Yürü yürü yürü bitmez, o çantadakiler ye ye bitmez..

Hele o gidişin bir de dönüşü oldu ki sormayın.

Oksijeni de bol alınca tabi beynim ve ruhum biraz şaşırdı.

Hayatım film şeridi gibi gözlerimin önünden geçmeye başladı.

Tabi katılan çoğu insan alışkın bu trekking denilen illete...

Beni çarptı; yanımdan geçen herkes iyi misiniz diyor...

Ben ki uludağın havasını almış insanım, nasıl ‘yaa evet beni biraz hava, biraz da hayatım çarptı’ diyebilirim...  

Millet işin keyfinde gırgır şamata fotoğraf çekimleri falan ben son nefesimi vermek üzereyim.

Bir de tam artık bitti derken karşıma bir tepe çıktı ki heh dedim beni burada bırakın siz yola devam edin.

Neyse ki ha gayret tırmandım...

Parkuru bitirdiğimde bir sonraki yürüyüş için plan yapmaya başlamıştım bile.

İlk deneyimim böyle oldu..

Mavi yeşil üyeleri daha doğrusu liderleri ile de bu şekilde tanıştım.

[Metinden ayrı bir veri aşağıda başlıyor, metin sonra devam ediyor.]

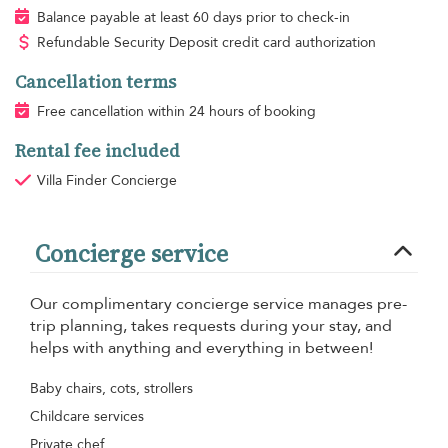
Balance payable at least 60 days prior to check-in
Refundable Security Deposit credit card authorization
Cancellation terms
Free cancellation within 24 hours of booking
Rental fee included
Villa Finder Concierge
Concierge service
Our complimentary concierge service manages pre-
trip planning, takes requests during your stay, and
helps with anything and everything in between!
Baby chairs, cots, strollers
Childcare services
Private chef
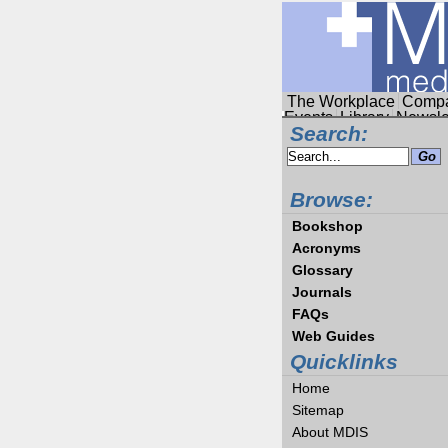
The Workplace
Compa
Events
Library
Newsle
Search:
Browse:
Bookshop
Acronyms
Glossary
Journals
FAQs
Web Guides
Quicklinks
Home
Sitemap
About MDIS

Allah’tan hepsi profesyonel, yardımsever ve harika insanlar da herşey yolunda ve çok güzel gitti...

Yürümek ciddi bir eylemmiş bunu bir yürüyüşte 23.063 adım atınca anladım.

Yani evet hamlıktan bacaklarımın ağrısı da bu ciddiyeti kavramama sebep olamadı değil ama başka türlü bir şey var... tam benim istediğim gibi...

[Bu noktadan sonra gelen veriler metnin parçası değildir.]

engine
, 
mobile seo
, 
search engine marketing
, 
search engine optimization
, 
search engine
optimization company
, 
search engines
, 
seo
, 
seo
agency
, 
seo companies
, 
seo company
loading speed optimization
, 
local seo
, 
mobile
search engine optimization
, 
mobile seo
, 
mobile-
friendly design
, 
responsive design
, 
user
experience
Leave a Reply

İnsan doğa içinde çocuk oluyor, özgür oluyor, masum oluyor.

Toprağa her deyişinde toprak ana alıyor kirini pasını ve tüm cömertliği ile geri veriyor mutluluğunu, hayata dair inancını... 

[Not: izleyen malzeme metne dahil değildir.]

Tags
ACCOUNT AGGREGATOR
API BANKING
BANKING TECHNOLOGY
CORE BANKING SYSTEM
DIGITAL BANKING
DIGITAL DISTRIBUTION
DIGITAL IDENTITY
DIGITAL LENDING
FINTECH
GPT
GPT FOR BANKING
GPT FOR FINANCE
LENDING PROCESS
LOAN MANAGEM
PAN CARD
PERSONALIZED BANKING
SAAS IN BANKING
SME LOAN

İlk yazımda özellikle bu yürüyüşü anlatarak başlamak istedim.

 Herşeyin bir nedeni olduğu gibi bu yazıyı yazmamın da tek nedeni artık cemre havaya düştü.

Biz de artık yavaş yavaş uyanan doğaya eşlik edelim.

Sakarya Büyükşehir Belediyesi Kültür Daire Başkanlığı’ndan ricamdır ki en geç nisan ayında yeniden değil kaldığımız yerden devam edelim yürüyüşlere...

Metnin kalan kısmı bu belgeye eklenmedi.